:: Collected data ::
━━━━━━━━━━
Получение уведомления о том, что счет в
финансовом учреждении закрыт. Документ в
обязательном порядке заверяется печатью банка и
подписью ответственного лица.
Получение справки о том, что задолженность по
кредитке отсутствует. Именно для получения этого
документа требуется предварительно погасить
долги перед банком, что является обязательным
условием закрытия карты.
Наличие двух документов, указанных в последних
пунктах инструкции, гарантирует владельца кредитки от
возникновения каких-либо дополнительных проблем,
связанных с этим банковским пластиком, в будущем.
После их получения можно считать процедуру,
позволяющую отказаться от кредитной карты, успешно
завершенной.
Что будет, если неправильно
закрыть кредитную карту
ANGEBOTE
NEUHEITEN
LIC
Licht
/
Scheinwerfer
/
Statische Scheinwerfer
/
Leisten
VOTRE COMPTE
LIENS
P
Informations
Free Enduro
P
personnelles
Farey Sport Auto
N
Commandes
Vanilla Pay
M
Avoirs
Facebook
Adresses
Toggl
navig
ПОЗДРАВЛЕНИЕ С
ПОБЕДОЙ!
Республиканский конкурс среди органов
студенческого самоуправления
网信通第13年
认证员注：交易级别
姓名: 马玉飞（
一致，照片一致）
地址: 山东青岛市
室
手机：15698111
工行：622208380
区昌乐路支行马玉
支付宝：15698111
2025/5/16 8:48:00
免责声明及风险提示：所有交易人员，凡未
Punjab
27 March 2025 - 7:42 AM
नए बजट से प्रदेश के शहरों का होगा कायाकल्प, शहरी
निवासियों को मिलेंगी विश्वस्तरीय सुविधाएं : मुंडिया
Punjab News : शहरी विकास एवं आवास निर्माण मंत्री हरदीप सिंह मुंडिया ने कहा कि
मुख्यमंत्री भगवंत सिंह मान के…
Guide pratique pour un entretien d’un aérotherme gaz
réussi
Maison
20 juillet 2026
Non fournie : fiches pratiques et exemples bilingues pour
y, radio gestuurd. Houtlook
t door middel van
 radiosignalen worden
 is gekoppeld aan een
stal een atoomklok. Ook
━━━━━━━━━━
:: Task to complete ::
All of the lines above must be returned exactly.

:: Written solution ::
Получение уведомления о том, что счет в
финансовом учреждении закрыт. Документ в
обязательном порядке заверяется печатью банка и
подписью ответственного лица.
Получение справки о том, что задолженность по
кредитке отсутствует. Именно для получения этого
документа требуется предварительно погасить
долги перед банком, что является обязательным
условием закрытия карты.
Наличие двух документов, указанных в последних
пунктах инструкции, гарантирует владельца кредитки от
возникновения каких-либо дополнительных проблем,
связанных с этим банковским пластиком, в будущем.
После их получения можно считать процедуру,
позволяющую отказаться от кредитной карты, успешно
завершенной.
Что будет, если неправильно
закрыть кредитную карту
ANGEBOTE
NEUHEITEN
LIC
Licht
/
Scheinwerfer
/
Statische Scheinwerfer
/
Leisten
VOTRE COMPTE
LIENS
P
Informations
Free Enduro
P
personnelles
Farey Sport Auto
N
Commandes
Vanilla Pay
M
Avoirs
Facebook
Adresses
Toggl
navig
ПОЗДРАВЛЕНИЕ С
ПОБЕДОЙ!
Республиканский конкурс среди органов
студенческого самоуправления
网信通第13年
认证员注：交易级别
姓名: 马玉飞（
一致，照片一致）
地址: 山东青岛市
室
手机：15698111
工行：622208380
区昌乐路支行马玉
支付宝：15698111
2025/5/16 8:48:00
免责声明及风险提示：所有交易人员，凡未
Punjab
27 March 2025 - 7:42 AM
नए बजट से प्रदेश के शहरों का होगा कायाकल्प, शहरी
निवासियों को मिलेंगी विश्वस्तरीय सुविधाएं : मुंडिया
Punjab News : शहरी विकास एवं आवास निर्माण मंत्री हरदीप सिंह मुंडिया ने कहा कि
मुख्यमंत्री भगवंत सिंह मान के…
Guide pratique pour un entretien d’un aérotherme gaz
réussi
Maison
20 juillet 2026
Non fournie : fiches pratiques et exemples bilingues pour
y, radio gestuurd. Houtlook
t door middel van
 radiosignalen worden
 is gekoppeld aan een
stal een atoomklok. Ook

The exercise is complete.